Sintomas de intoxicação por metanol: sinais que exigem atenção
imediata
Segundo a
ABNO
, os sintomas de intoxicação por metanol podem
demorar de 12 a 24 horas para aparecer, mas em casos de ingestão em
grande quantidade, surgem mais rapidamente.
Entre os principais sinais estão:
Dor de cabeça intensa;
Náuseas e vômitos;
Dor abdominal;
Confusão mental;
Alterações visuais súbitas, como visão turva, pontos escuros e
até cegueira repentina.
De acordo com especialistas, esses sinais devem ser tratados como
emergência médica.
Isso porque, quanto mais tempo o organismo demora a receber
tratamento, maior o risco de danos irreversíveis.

========

Reproduce exactly the lines from the one containing "Dor abdominal;" through the last line of the records, both included, and nothing else.

Dor abdominal;
Confusão mental;
Alterações visuais súbitas, como visão turva, pontos escuros e
até cegueira repentina.
De acordo com especialistas, esses sinais devem ser tratados como
emergência médica.
Isso porque, quanto mais tempo o organismo demora a receber
tratamento, maior o risco de danos irreversíveis.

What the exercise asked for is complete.